Simulating indexers with functions
Some languages support this concept of ‘method missing’ but not JavaScript (well not until we get ES6 proxies) so we need to look at another idea… functions. So we could design something that allows us to write this:
new Foo().make("one").make("two").make("three").Bar();
But that’s kind of verbose isn’t it? We’ve got this extra make method that we have to call, we’re still using a new operator, really there’s got to be some nicer way which we could do this… right?
Functions that return functions containing functions
Let’s make it so we can drop the make part of the above API, so we are now doing this:
new Foo()("one")("two")("three").Bar();
That looks somewhat better doesn’t it? Sure we’re using () not [], but that’s minor semantics really, the question is can we actually make that our API? Of course we can, and we’ll have a look at how (if you guessed that you couldn’t where did you think this post would go :P).
So you know that JavaScript functions are just objects right? Well they are and what’s cool is that since they are just objects we can manipulate them as such. Let’s start with foo, really foo is just a function (since we don’t have classes in JavaScript):
var foo = function () {
};
Now, I’m going to want something returned from foo that can be invoked like a function, so maybe I could just return a function…
var foo = function () {
var innerFoo = function () {
};
return innerFoo;
};
Ok that’s a good start, I can do:
foo()();
Next it’s time to make innerFoo do something, basically what innerFoo should do setup the next level down our chain. To keep the function more readable I’m going to push the logic out into a new function, we’ll call it next:
var foo = function () {
var innerFoo = function () {
return next.apply(this, arguments);
};
var next = function (stuff) {
};
return innerFoo;
};
Do you see where we’re going here? The next method is ultimately going to be smart, setting up the next level down our object, whereas the innerFoo is really just a pass-through to that (it’ll be clearer as we implement our next method):
var foo = function () {
var innerFoo = function () {
return next.apply(this, arguments);
};
var next = function (stuff) {
var child = foo();
child.stuff = stuff;
return child;
};
return innerFoo;
};
So our next method will:
- Create a new foo function (well, a new innerFoo)

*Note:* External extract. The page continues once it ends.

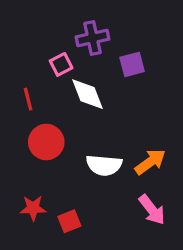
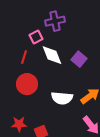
purple square: (132, 64) -> (79, 59), moved, turned -35
red line: (28, 99) -> (24, 57), moved, turned 32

- Create a property on the function object called stuff
- Return the newly created object
This means that we can do this:
console.log(foo()('one').stuff); // one
Or go further:
console.log(foo()('one')('two').stuff); // two
Awesome, we’ve pretty much got indexers going, now let’s add the bar method from our original API.
var bar = function () {
console.log('Darn tootin\'');
return this;
}
innerFoo.bar = bar;
Remember how I mentioned that functions as objects? Well this is where it can be really useful, since it’s an object we can modify it like any JavaScript object and just add methods and properties like we’ve done, and awesomely since we’re going back through our original foo method it’ll work with all the children we get.
Parent access
Once I did the initial revision for Luke he wasn’t satisfied, next up he wanted to know how to access the parent of each instance created. Well that’s actually pretty easy, just a small modification to our innerFoo function:
var innerFoo = function () {
return next.apply(innerFoo, arguments);
};
So this time when it invokes the next level down will have a this context which is the parent object, then you can decide how to expose that as you step down.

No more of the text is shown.